| Task instructions |
Copy out every line from the records that includes "what".

| Study material |
▬▬▬▬▬▬

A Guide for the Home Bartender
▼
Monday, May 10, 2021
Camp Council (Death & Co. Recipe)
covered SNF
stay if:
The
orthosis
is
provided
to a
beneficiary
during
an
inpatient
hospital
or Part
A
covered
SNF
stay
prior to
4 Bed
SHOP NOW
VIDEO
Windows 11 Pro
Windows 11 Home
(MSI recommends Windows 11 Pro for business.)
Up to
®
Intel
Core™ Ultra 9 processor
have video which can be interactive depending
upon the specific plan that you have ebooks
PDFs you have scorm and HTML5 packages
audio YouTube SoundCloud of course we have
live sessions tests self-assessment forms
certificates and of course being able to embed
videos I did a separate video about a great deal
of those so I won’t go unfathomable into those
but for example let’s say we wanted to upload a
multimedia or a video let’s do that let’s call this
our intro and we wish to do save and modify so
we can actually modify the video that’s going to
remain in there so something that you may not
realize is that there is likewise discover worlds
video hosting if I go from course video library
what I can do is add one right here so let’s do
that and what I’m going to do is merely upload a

▬▬▬▬▬▬

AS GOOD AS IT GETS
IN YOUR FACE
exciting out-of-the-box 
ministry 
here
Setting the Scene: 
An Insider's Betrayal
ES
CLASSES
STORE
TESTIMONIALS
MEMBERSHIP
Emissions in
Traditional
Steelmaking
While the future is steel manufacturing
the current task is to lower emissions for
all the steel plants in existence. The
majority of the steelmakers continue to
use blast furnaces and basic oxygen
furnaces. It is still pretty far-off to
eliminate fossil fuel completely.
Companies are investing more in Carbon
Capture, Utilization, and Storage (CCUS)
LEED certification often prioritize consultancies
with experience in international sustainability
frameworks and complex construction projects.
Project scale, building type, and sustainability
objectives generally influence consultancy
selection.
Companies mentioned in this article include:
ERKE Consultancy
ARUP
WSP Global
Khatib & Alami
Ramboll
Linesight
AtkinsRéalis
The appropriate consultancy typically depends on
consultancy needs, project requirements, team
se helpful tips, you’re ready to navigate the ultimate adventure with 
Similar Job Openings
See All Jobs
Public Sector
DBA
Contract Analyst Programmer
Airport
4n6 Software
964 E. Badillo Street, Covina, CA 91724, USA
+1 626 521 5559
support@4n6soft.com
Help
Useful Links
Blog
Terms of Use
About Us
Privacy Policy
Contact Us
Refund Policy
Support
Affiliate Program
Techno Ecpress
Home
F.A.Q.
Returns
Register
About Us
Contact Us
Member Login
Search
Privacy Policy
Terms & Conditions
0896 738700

▬▬▬▬▬▬

| Answer for the task |
what I can do is add one right here so let’s do
that and what I’m going to do is merely upload a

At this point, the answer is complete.